[MWS] Questions about Bags and Recipes

Working on the materials for my History Class (which is mainly working on a tiddlywiki) I have a question towards the new organization of TW in bags and recipies. (So I do not know, whether this is the right place to post these in this thread)
I have a number of subjects (Tiddlers) I would not include to the Course-TW but make it reachable from that point.

  • On the one hand, these are materials which would make the wiki too big (like for example the material I made in my art-history wiki on Expressionism).
  • On the other hand, this would be solutions to questions, the upcoming exam etc.
    Will there be a mechanism to load tiddlers or entire bags after loading the wiki?

MWS is beta, work in progress and not ready for prime time yet

Bags and recipes are “connected”.

A recipe is a configuration that allows us to configure the content of wikis.
A bag is representation of a datastore that combines tiddlers that belong together.

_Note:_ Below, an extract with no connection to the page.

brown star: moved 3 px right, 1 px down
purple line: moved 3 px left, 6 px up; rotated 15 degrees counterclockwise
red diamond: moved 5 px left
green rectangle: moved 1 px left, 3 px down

A more detailed description can be found at: Announcing the MultiWikiServer Plugin - #83 by pmario

So for a theoretical wiki of yours you could have the following configuration:

  • recipe: Art-history
    • bag: plugins
    • bag: general info about art

If tiddler titles are duplicated in different bags the lower bag will win. So it is the same mechanism as we
have with “shadow” tiddlers.

So the first recipe contains the general info. The next recipe contains the same bags are recipe 1 but it also contains the “too big” stuff, that would be needed for an upcoming exam.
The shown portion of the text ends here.